What to produce: Would you please output all the records exactly as given? Pictures should not appear in the copy.

Stored data entries:
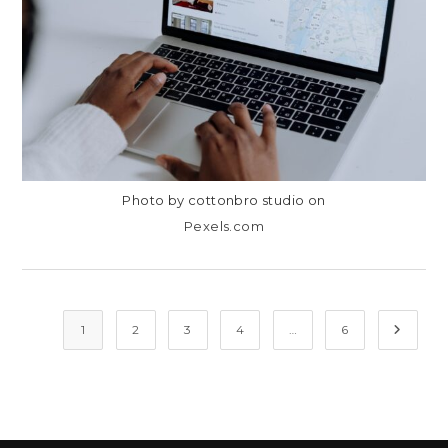
EN LOS
RESULTADOS
DE
BÚSQUEDA
Photo by cottonbro studio on
Pexels.com
1
2
3
4
…
6
Ir a la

Expected answer:
EN LOS
RESULTADOS
DE
BÚSQUEDA
Photo by cottonbro studio on
Pexels.com
1
2
3
4
…
6
Ir a la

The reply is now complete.